▶ [REQUIRED ACTION]: Go through the data below and transcribe it exactly. Omit the images.

Stored data entries:

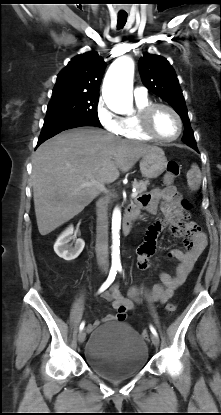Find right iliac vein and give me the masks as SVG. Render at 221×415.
I'll list each match as a JSON object with an SVG mask.
<instances>
[{
  "label": "right iliac vein",
  "instance_id": "1",
  "mask_svg": "<svg viewBox=\"0 0 221 415\" xmlns=\"http://www.w3.org/2000/svg\"><path fill=\"white\" fill-rule=\"evenodd\" d=\"M86 339V332L85 330H81L78 334V341L79 343H83Z\"/></svg>",
  "mask_w": 221,
  "mask_h": 415
}]
</instances>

▶ [FINISHED EXERCISE]:
Find right iliac vein and give me the masks as SVG. Render at 221×415.
I'll list each match as a JSON object with an SVG mask.
<instances>
[{
  "label": "right iliac vein",
  "instance_id": "1",
  "mask_svg": "<svg viewBox=\"0 0 221 415\" xmlns=\"http://www.w3.org/2000/svg\"><path fill=\"white\" fill-rule=\"evenodd\" d=\"M86 339V332L85 330H81L78 334V341L79 343H83Z\"/></svg>",
  "mask_w": 221,
  "mask_h": 415
}]
</instances>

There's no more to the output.